Right policy vital for golden age of gas: Jemena
The right policy settings are vital if Australia is to realise the opportunity of unlocking the golden age of domestic gas supply.
That’s according to Jemena Executive General Manager, Strategy, Regulation and Projects, Shaun Reardon who this morning addressed delegates in Adelaide at the opening of the Australian Pipeline Industry Association’s (APIA) 45th annual convention and exhibition
“For the right policy settings to unlock the golden age for domestic gas supply, governments will need to do three things – bring forward gas supply, start to level the playing field for gas-fired electricity generation and, if gas prices spike to unsustainable levels in the short term, undertake temporary action to prevent large gas-reliant businesses from moving offshore or ceasing operations,” Mr Reardon said.
“Bringing forward gas supply will need a policy that allows the benefits of this country’s valuable gas resources to be maximised. The gas industry has an important role to play here by engaging with local communities to understand and respond to their concerns,” he said.
Mr Reardon, who is a member of the APIA Board, said that care is needed to not compromise the efficiency of current gas markets.
“Any reforms in this area need to be supported by an analysis which demonstrates improvements to market efficiency. Without careful consideration and analysis, policy may impose a regulatory burden increasing costs to customers with little benefit,” he said.

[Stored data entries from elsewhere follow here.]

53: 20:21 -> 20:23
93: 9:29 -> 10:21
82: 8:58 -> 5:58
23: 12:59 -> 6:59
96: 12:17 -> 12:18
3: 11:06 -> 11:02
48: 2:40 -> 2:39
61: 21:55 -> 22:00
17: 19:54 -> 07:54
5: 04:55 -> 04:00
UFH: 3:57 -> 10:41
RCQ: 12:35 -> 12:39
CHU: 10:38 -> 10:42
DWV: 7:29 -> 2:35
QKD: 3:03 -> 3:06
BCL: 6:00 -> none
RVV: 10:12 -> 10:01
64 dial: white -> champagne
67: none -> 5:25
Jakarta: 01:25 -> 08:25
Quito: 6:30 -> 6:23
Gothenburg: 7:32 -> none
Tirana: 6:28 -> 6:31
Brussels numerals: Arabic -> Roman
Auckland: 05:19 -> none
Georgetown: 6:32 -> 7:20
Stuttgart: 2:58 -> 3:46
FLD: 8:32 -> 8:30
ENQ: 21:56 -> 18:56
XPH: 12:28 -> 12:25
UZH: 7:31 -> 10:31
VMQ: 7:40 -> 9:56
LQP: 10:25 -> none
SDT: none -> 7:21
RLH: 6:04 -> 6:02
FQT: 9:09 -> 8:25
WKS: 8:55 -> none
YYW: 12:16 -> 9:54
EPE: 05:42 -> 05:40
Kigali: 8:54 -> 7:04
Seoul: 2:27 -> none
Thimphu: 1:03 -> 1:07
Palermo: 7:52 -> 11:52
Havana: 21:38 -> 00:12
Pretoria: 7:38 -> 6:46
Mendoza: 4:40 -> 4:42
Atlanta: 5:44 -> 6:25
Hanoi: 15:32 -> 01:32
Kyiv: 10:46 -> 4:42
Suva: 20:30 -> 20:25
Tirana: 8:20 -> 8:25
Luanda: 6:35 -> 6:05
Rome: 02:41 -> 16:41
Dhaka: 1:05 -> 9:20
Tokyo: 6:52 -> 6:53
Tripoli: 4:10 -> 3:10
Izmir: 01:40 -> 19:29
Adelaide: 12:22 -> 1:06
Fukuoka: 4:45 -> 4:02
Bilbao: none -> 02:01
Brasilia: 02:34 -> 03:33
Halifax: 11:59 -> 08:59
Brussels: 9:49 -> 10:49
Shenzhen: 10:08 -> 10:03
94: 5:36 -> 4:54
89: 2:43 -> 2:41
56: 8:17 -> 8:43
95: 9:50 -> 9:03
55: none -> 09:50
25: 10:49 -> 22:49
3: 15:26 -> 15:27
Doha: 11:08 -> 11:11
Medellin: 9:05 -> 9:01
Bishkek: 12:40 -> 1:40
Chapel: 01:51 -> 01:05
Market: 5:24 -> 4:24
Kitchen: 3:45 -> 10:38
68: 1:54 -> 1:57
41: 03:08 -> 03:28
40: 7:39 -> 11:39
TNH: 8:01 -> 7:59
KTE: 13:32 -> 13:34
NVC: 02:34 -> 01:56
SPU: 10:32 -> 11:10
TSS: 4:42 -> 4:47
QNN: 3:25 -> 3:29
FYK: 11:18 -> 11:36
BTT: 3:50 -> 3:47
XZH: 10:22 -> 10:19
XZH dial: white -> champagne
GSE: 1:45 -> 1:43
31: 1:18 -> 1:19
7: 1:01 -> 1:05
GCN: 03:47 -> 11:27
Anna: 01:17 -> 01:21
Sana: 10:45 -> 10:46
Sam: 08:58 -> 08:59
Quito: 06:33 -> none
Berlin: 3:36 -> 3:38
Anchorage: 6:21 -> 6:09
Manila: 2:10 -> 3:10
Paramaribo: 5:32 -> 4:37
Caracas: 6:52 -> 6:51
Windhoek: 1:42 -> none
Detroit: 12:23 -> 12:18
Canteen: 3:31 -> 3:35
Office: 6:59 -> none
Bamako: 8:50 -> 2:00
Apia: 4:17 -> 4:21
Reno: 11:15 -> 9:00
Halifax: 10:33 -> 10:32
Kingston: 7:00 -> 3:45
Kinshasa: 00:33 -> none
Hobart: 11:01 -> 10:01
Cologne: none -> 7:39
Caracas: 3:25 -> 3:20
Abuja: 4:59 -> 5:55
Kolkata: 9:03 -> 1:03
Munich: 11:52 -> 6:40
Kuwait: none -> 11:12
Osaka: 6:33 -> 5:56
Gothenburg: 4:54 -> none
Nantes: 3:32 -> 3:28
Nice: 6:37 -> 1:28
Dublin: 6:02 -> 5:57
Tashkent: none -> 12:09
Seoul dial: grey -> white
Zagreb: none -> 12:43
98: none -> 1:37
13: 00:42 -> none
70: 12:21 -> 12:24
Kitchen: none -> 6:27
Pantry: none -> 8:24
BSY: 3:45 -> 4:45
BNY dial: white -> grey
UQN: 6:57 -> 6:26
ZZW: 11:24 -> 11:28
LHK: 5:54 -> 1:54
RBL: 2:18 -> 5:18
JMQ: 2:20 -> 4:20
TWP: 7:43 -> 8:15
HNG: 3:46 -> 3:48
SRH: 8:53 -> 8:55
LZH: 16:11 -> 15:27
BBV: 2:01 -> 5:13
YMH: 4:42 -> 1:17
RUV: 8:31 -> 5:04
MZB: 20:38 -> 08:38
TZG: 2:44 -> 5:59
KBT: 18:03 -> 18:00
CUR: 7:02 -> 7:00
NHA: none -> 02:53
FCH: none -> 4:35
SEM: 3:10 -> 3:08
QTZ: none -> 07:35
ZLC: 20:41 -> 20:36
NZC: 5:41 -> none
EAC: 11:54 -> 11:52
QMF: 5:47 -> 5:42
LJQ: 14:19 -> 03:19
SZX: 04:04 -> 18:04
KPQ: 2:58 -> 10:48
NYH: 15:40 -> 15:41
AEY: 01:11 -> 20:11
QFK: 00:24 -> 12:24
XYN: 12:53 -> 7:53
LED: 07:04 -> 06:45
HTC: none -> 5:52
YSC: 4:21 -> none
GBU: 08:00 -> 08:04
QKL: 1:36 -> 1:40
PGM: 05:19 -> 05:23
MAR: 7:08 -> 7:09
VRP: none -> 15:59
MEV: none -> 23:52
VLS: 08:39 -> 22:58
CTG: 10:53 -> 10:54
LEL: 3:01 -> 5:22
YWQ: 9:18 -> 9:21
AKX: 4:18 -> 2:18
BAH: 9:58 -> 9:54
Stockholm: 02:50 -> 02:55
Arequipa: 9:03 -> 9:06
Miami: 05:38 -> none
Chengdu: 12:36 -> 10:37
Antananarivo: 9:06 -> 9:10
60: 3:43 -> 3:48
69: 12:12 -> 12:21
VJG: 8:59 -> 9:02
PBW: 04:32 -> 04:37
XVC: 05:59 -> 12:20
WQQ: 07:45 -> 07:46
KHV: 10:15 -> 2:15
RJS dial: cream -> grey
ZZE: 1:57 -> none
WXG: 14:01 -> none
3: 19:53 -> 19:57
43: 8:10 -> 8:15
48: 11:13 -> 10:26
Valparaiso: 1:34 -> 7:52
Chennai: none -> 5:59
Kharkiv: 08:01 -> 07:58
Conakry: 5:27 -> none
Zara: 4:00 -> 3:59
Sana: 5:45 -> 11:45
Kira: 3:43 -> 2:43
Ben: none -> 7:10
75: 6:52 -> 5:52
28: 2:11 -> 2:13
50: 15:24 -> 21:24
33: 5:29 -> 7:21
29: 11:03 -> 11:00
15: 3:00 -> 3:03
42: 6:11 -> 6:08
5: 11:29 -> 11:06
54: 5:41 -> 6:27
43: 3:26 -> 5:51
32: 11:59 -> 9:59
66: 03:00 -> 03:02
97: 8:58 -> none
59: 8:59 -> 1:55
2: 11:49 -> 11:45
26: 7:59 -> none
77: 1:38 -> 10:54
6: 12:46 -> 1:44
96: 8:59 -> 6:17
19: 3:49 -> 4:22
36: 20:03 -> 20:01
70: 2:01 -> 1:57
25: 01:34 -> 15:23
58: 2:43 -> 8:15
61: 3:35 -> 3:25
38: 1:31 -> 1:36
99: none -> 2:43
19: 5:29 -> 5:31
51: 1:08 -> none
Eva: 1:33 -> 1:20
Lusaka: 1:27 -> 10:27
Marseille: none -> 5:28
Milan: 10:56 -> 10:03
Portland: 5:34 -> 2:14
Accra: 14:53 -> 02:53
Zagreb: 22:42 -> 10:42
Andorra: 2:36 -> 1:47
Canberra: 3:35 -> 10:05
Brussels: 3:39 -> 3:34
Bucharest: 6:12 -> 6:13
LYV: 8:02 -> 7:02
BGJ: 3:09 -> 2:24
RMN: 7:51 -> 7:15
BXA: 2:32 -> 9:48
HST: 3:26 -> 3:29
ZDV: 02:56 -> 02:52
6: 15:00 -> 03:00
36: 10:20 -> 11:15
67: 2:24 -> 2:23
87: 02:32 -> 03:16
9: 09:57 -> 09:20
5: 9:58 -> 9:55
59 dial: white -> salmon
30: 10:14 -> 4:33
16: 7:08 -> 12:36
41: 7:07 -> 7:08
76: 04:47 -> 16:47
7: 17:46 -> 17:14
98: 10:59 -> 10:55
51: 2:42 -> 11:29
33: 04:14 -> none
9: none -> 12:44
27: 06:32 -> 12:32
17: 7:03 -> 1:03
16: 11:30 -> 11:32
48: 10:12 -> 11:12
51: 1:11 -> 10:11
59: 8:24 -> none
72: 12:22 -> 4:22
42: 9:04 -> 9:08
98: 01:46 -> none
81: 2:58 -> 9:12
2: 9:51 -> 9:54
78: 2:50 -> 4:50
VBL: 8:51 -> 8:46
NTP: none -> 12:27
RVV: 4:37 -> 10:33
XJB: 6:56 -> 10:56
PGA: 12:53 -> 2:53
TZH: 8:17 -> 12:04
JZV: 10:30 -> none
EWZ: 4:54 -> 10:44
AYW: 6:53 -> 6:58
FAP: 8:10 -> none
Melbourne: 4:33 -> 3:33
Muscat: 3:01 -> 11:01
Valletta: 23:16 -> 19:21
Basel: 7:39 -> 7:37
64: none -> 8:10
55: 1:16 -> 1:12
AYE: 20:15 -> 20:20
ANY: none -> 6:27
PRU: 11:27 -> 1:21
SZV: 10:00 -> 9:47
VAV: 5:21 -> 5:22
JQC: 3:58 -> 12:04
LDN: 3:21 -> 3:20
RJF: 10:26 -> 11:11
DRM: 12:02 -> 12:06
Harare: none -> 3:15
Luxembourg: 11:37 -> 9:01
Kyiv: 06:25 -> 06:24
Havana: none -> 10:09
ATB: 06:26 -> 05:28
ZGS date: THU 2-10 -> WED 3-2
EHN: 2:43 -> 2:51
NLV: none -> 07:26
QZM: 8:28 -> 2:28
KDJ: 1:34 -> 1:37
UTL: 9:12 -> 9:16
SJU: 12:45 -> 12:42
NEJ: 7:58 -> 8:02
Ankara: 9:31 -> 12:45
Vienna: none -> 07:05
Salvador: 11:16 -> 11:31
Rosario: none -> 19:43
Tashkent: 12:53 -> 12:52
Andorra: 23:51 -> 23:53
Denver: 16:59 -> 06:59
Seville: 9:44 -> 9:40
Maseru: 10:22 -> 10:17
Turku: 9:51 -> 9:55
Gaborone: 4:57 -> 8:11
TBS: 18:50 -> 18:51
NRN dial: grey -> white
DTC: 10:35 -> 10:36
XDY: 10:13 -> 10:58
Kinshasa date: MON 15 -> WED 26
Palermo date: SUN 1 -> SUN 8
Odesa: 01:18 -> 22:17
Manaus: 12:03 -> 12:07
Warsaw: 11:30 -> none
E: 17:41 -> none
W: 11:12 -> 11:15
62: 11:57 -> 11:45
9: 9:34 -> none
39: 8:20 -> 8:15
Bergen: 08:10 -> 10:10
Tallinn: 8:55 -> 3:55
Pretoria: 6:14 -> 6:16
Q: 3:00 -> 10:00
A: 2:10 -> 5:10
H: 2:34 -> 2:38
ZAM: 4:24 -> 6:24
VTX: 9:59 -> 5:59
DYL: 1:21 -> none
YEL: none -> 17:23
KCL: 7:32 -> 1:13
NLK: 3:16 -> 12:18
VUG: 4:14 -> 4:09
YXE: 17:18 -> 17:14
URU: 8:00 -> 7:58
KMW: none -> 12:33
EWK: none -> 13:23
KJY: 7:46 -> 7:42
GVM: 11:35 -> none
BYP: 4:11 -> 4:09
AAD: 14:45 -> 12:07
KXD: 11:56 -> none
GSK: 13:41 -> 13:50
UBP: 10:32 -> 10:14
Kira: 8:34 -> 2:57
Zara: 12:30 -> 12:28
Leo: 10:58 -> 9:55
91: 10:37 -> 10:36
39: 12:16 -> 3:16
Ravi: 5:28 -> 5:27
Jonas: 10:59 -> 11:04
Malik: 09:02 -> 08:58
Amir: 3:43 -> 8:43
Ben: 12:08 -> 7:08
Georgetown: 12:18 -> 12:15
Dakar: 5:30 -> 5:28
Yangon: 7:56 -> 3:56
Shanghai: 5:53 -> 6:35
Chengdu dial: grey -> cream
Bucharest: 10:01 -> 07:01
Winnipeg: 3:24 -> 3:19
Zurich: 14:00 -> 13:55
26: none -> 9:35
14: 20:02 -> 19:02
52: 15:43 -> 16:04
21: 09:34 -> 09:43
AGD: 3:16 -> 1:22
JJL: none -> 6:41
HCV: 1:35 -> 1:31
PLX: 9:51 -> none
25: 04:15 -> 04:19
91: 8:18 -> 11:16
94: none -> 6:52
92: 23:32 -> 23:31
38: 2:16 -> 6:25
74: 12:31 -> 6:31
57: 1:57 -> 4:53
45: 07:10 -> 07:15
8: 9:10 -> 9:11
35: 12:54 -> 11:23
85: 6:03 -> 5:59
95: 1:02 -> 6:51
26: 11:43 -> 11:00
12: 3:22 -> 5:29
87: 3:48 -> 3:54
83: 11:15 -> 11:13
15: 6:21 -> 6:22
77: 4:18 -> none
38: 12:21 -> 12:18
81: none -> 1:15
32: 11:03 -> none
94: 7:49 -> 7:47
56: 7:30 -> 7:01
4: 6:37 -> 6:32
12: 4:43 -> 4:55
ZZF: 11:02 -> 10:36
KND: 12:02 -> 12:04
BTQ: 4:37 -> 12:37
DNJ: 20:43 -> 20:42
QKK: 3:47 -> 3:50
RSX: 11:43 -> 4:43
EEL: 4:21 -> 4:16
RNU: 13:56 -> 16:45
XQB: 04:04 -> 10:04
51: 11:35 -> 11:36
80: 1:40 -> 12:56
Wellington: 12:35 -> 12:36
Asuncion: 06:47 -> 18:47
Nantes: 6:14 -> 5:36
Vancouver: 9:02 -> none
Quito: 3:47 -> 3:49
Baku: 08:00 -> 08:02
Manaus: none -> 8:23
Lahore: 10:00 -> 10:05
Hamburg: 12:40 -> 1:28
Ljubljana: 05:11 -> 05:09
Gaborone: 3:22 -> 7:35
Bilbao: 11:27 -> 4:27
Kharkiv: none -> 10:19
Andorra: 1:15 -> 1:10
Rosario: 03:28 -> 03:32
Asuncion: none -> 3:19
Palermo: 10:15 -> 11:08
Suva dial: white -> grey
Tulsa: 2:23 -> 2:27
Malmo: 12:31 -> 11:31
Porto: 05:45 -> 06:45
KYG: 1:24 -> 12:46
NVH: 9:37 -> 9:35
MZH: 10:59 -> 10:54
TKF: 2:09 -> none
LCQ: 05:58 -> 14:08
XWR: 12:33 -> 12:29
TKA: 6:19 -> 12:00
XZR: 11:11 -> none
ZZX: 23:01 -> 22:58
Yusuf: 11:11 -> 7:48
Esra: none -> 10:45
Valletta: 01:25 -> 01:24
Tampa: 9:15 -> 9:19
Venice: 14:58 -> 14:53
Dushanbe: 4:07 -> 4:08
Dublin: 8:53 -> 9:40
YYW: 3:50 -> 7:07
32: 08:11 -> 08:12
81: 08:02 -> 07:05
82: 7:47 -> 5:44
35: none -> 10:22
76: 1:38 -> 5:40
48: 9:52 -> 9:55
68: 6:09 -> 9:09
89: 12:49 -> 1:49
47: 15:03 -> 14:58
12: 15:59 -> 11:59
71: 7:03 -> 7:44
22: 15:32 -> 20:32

He called for the establishment of a technology-neutral emissions intensity scheme for electricity generators to encourage the next wave of generation capacity investment, which is expected to occur from 2020 onwards.
“This would allow gas to be used as a cost-effective, reliable and clean source of electricity generation,” he said.
Mr Reardon said that in the event of a short-term spike in the price of gas, governments may need to take temporary action to protect against very high gas prices causing job losses from some trade-exposed businesses closing down or relocating to other countries.
“Trade-exposed manufacturing operations which use large volumes of gas are most at risk to such a spike. To ease transitional pressures, temporary, targeted assistance for such trade-exposed industries would be justified.”